AI is often referred to as a miracle worker in medicine, especially in screening processes where machine learning models have expert knowledge of problem detection. But like so many technologies, it's one thing to be successful in the lab, another thing in real life – than Google Researchers learned in a humiliating test in clinics in rural Thailand.
Google Health has developed a deep learning system that looks at images of the eye and looks for evidence of diabetic retinopathy, one of the leading causes of vision loss worldwide. Despite the high theoretical accuracy, the tool proved impractical in real tests and frustrated both patients and nurses with inconsistent results and a general lack of harmony with local practices.

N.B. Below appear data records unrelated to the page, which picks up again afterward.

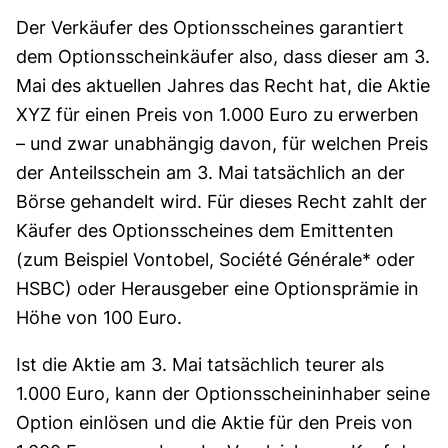
Der Verkäufer des Options­scheines garantiert
dem Optionsscheinkäufer also, dass dieser am 3.
Mai des aktuellen Jahres das Recht hat, die Aktie
XYZ für einen Preis von 1.000 Euro zu erwerben
– und zwar unabhängig davon, für welchen Preis
der Anteils­schein am 3. Mai tat­sächlich an der
Börse gehandelt wird. Für dieses Recht zahlt der
Käufer des Options­scheines dem Emittenten
(zum Beispiel Vontobel, Société Générale* oder
HSBC) oder Heraus­geber eine Optionsprämie in
Höhe von 100 Euro.
Ist die Aktie am 3. Mai tatsächlich teurer als
1.000 Euro, kann der Options­schein­­inhaber seine
Option einlösen und die Aktie für den Preis von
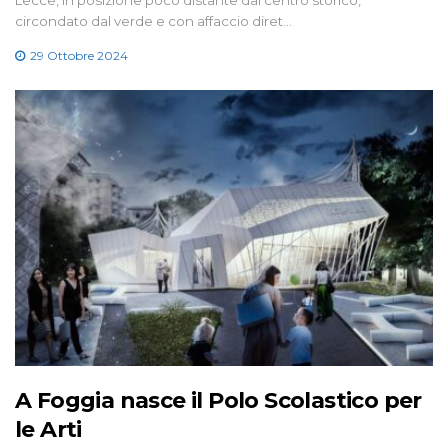
Lecce, in posizione poco distante dal centro storico,
circondato dal verde e con affaccio diret…
29 Ottobre 2024
A Foggia nasce il Polo Scolastico per
le Arti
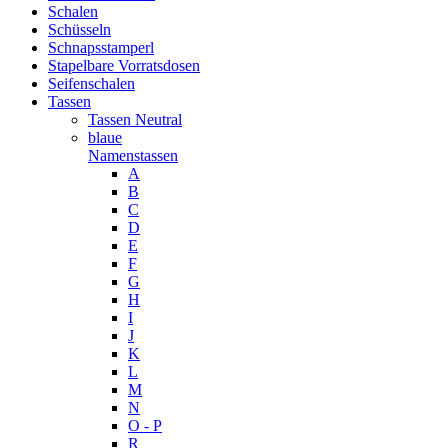
Schalen
Schüsseln
Schnapsstamperl
Stapelbare Vorratsdosen
Seifenschalen
Tassen
Tassen Neutral
blaue
Namenstassen
A
B
C
D
E
F
G
H
I
J
K
L
M
N
O - P
R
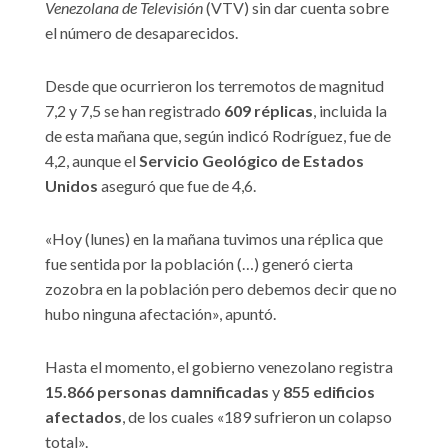
Venezolana de Televisión
(VTV) sin dar cuenta sobre
el número de desaparecidos.
Desde que ocurrieron los terremotos de magnitud
7,2 y 7,5 se han registrado
609 réplicas
, incluida la
de esta mañana que, según indicó Rodríguez, fue de
4,2, aunque el
Servicio Geológico de Estados
Unidos
aseguró que fue de 4,6.
«Hoy (lunes) en la mañana tuvimos una réplica que
fue sentida por la población (…) generó cierta
zozobra en la población pero debemos decir que no
hubo ninguna afectación», apuntó.
Hasta el momento, el gobierno venezolano registra
15.866 personas damnificadas
y
855 edificios
afectados
, de los cuales «189 sufrieron un colapso
total».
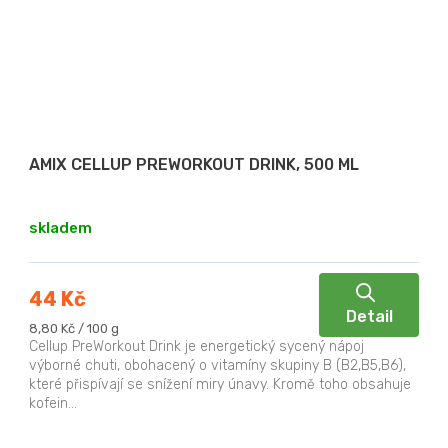
AMIX CELLUP PREWORKOUT DRINK, 500 ML
skladem
44 Kč
Detail
Měrná
8,80 Kč / 100 g
cena:
Cellup PreWorkout Drink je energetický sycený nápoj
výborné chuti, obohacený o vitamíny skupiny B (B2,B5,B6),
které přispívají se snížení miry únavy. Kromě toho obsahuje
kofein...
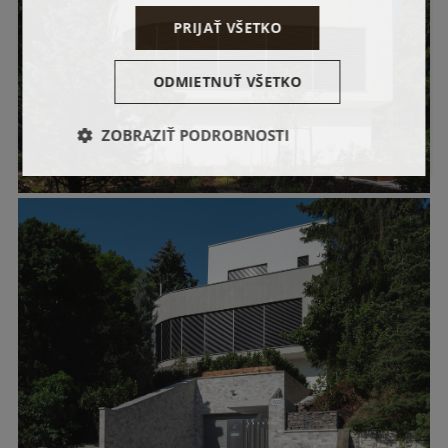
PRIJAŤ VŠETKO
ODMIETNUŤ VŠETKO
ZOBRAZIŤ PODROBNOSTI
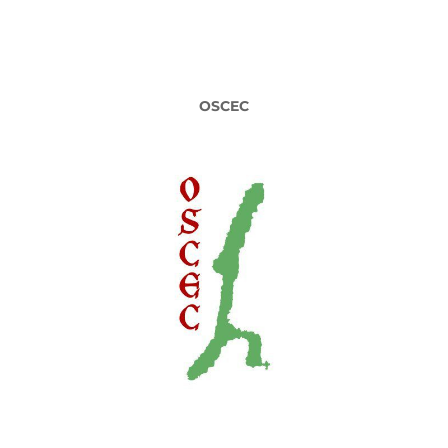
OSCEC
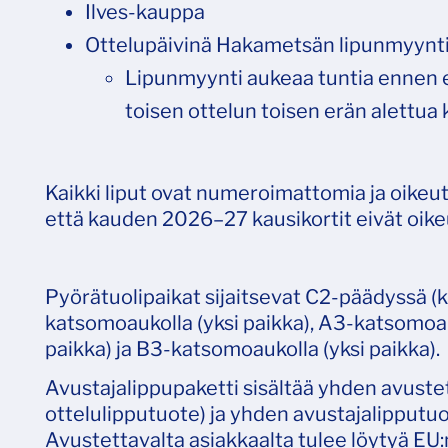
Ilves-kauppa
Ottelupäivinä Hakametsän lipunmyynt
Lipunmyynti aukeaa tuntia ennen 
toisen ottelun toisen erän alettua
Kaikki liput ovat numeroimattomia ja oikeu
että kauden 2026–27 kausikortit eivät oike
Pyörätuolipaikat sijaitsevat C2-päädyssä (k
katsomoaukolla (yksi paikka), A3-katsomoau
paikka) ja B3-katsomoaukolla (yksi paikka).
Avustajalippupaketti sisältää yhden avuste
ottelulipputuote) ja yhden avustajalipputuo
Avustettavalta asiakkaalta tulee löytyä E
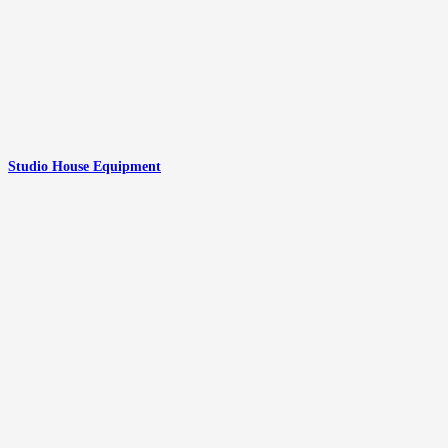
Studio House Equipment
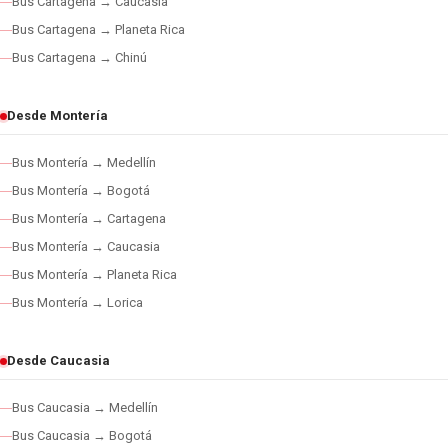
Bus Cartagena → Caucasia
Bus Cartagena → Planeta Rica
Bus Cartagena → Chinú
Desde Montería
Bus Montería → Medellín
Bus Montería → Bogotá
Bus Montería → Cartagena
Bus Montería → Caucasia
Bus Montería → Planeta Rica
Bus Montería → Lorica
Desde Caucasia
Bus Caucasia → Medellín
Bus Caucasia → Bogotá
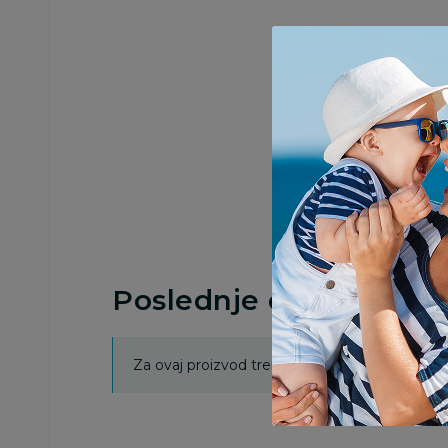
Poslednje ocene proi
Za ovaj proizvod trenutno nema ocena. Ocenj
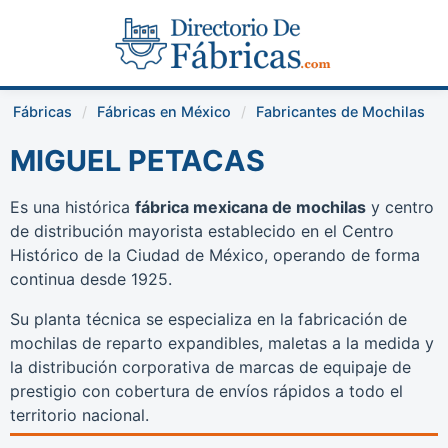
Fábricas
Fábricas en México
Fabricantes de Mochilas
MIGUEL PETACAS
Es una histórica
fábrica mexicana de mochilas
y centro
de distribución mayorista establecido en el Centro
Histórico de la Ciudad de México, operando de forma
continua desde 1925.
Su planta técnica se especializa en la fabricación de
mochilas de reparto expandibles, maletas a la medida y
la distribución corporativa de marcas de equipaje de
prestigio con cobertura de envíos rápidos a todo el
territorio nacional.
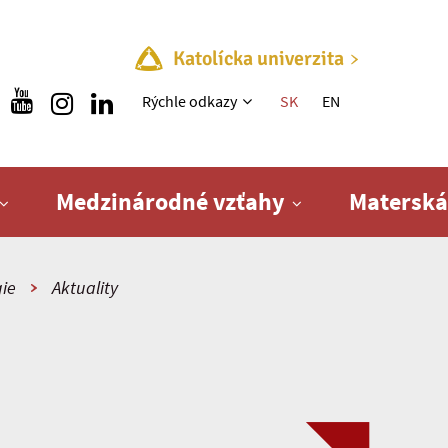
Katolícka univerzita
Rýchle menu
Rýchle odkazy
SK
EN
Medzinárodné vzťahy
Materská
gie
Aktuality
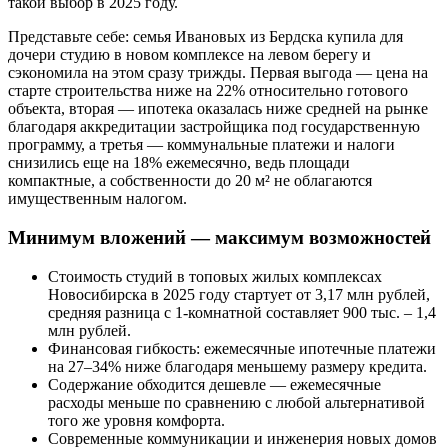
такой выбор в 2025 году.
Представьте себе: семья Ивановых из Бердска купила для
дочери студию в новом комплексе на левом берегу и
сэкономила на этом сразу трижды. Первая выгода — цена на
старте строительства ниже на 22% относительно готового
объекта, вторая — ипотека оказалась ниже средней на рынке
благодаря аккредитации застройщика под государственную
программу, а третья — коммунальные платежи и налоги
снизились еще на 18% ежемесячно, ведь площади
компактные, а собственности до 20 м² не облагаются
имущественным налогом.
Минимум вложений — максимум возможностей
Стоимость студий в топовых жилых комплексах
Новосибирска в 2025 году стартует от 3,17 млн рублей,
средняя разница с 1-комнатной составляет 900 тыс. – 1,4
млн рублей.
Финансовая гибкость: ежемесячные ипотечные платежи
на 27–34% ниже благодаря меньшему размеру кредита.
Содержание обходится дешевле — ежемесячные
расходы меньше по сравнению с любой альтернативой
того же уровня комфорта.
Современные коммуникации и инженерия новых домов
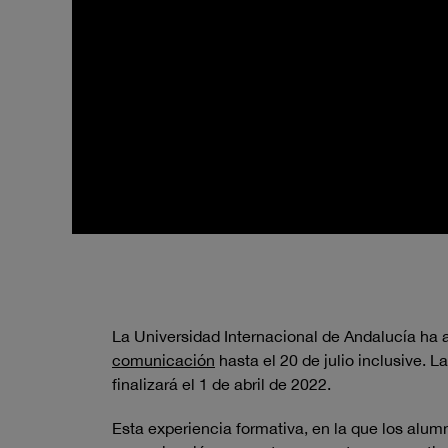
La Universidad Internacional de Andalucía ha a
comunicación
hasta el 20 de julio inclusive.
finalizará el 1 de abril de 2022.
Esta experiencia formativa, en la que los alumn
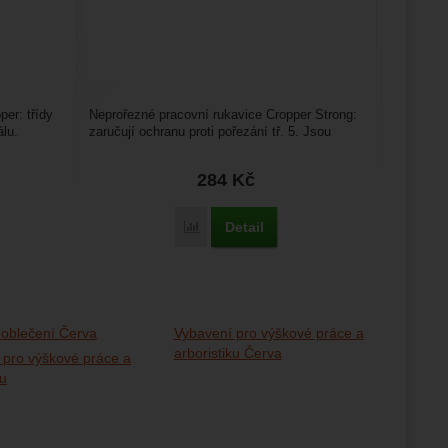
per: třídy
Neprořezné pracovní rukavice Cropper Strong:
álu.
zaručují ochranu proti pořezání tř. 5. Jsou
bezešvé, spodní...
284
Kč
Detail
Porovnat
 oblečení Červa
Vybavení pro výškové práce a
arboristiku Červa
 pro výškové práce a
ku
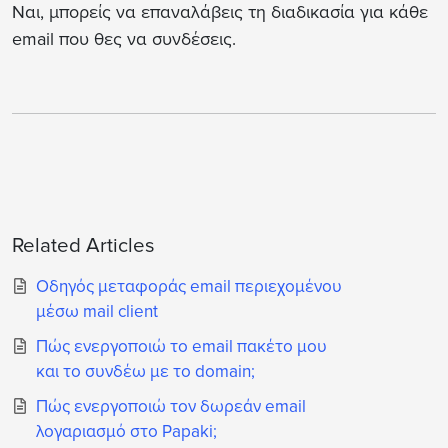
Ναι, μπορείς να επαναλάβεις τη διαδικασία για κάθε
email που θες να συνδέσεις.
Related Articles
Οδηγός μεταφοράς email περιεχομένου
μέσω mail client
Πώς ενεργοποιώ το email πακέτο μου
και το συνδέω με το domain;
Πώς ενεργοποιώ τον δωρεάν email
λογαριασμό στο Papaki;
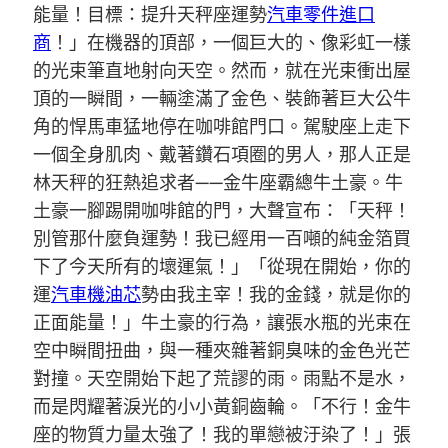
能量！目標：提升天秤座運勢
汽車零件進口
商
！」在機器的頂部，一個巨大的、像彩虹一樣
的光束筆直地射向天空。然而，就在光束衝出屋
頂的一瞬間，一輛塗滿了金色、裝飾著巨大公牛
角的悍馬車猛地停在咖啡館門口。駕駛座上走下
一個全身肌肉、戴著鑽石項圈的男人，那人正是
林天秤的狂熱追求者——金牛座霸總牛土豪。牛
土豪一腳踢開咖啡館的門，大聲宣布：「天秤！
別管那什麼負運勢！我已經用一百噸的純金箔買
下了今天所有的壞運氣！」「從現在開始，你的
運
汽車機油芯
勢由我主宰！我的金錢，就是你的
正面能量！」牛土豪的行為，讓張水瓶的光束在
空中瞬間扭曲，與一種夾雜著銅臭味的金色光芒
對撞。天空開始下起了荒謬的雨。雨點不是水，
而是閃耀著淚光的小小黃銅齒輪。「不行！金牛
座的物質力量太強了！我的單戀被汙染了！」張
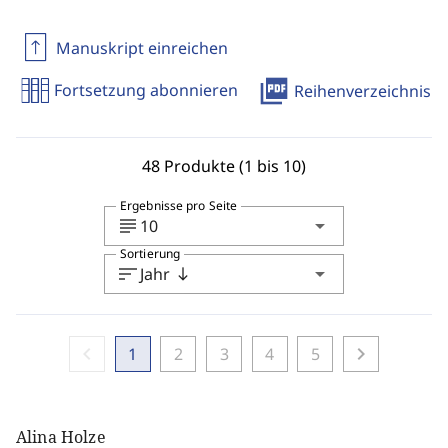
Manuskript einreichen
picture_as_pdf
Fortsetzung abonnieren
Reihenverzeichnis
48 Produkte (1 bis 10)
Ergebnisse pro Seite
subject
arrow_drop_down
10
Sortierung
sort
arrow_drop_down
Jahr
south
chevron_left
chevron_right
1
2
3
4
5
Alina Holze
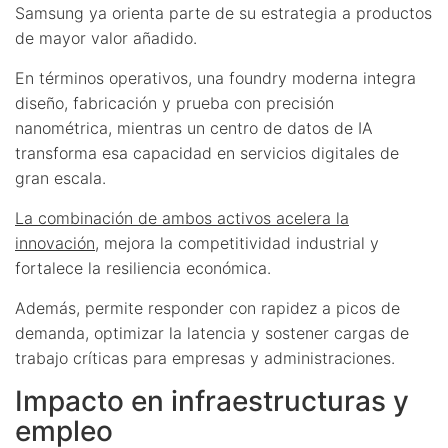
Samsung ya orienta parte de su estrategia a productos
de mayor valor añadido.
En términos operativos, una foundry moderna integra
diseño, fabricación y prueba con precisión
nanométrica, mientras un centro de datos de IA
transforma esa capacidad en servicios digitales de
gran escala.
La combinación de ambos activos acelera la
innovación
, mejora la competitividad industrial y
fortalece la resiliencia económica.
Además, permite responder con rapidez a picos de
demanda, optimizar la latencia y sostener cargas de
trabajo críticas para empresas y administraciones.
Impacto en infraestructuras y
empleo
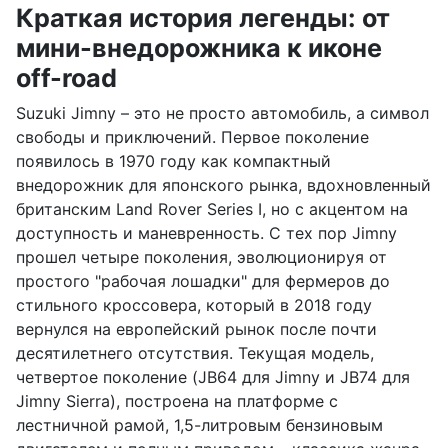
Краткая история легенды: от
мини-внедорожника к иконе
off-road
Suzuki Jimny – это не просто автомобиль, а символ
свободы и приключений. Первое поколение
появилось в 1970 году как компактный
внедорожник для японского рынка, вдохновленный
британским Land Rover Series I, но с акцентом на
доступность и маневренность. С тех пор Jimny
прошел четыре поколения, эволюционируя от
простого "рабочая лошадки" для фермеров до
стильного кроссовера, который в 2018 году
вернулся на европейский рынок после почти
десятилетнего отсутствия. Текущая модель,
четвертое поколение (JB64 для Jimny и JB74 для
Jimny Sierra), построена на платформе с
лестничной рамой, 1,5-литровым бензиновым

To begin with, it must be said that the knowledge gained here was difficult, but it is a necessary and responsible step to carry out this type of test. It's commendable that Google publicly released these less than flattering results. The documentation shows that the team has already taken the results to heart (although the blog post contains a rather sunny interpretation of the events). However, it is also clear that the attempt to connect with this technology has been made with a lack of understanding that would be humorous if it were not for such a serious environment.
The research paper documents the use of a tool that is intended to expand the existing process by which patients in several clinics in Thailand are examined for diabetic retinopathy (DR). Essentially, nurses take diabetics individually, take pictures of their eyes (a “fundus photo”), and send them in batches to ophthalmologists who evaluate them and return results. usually at least 4-5 weeks later due to high demand.
The Google system should provide ophthalmologist-like expertise in a matter of seconds. DR tests were identified with an accuracy of 90 percent in internal tests. The nurses could then make a preliminary referral or referral recommendation within a minute instead of a month (automatic decisions were checked for accuracy by an ophthalmologist within a week). Sounds good – theoretically.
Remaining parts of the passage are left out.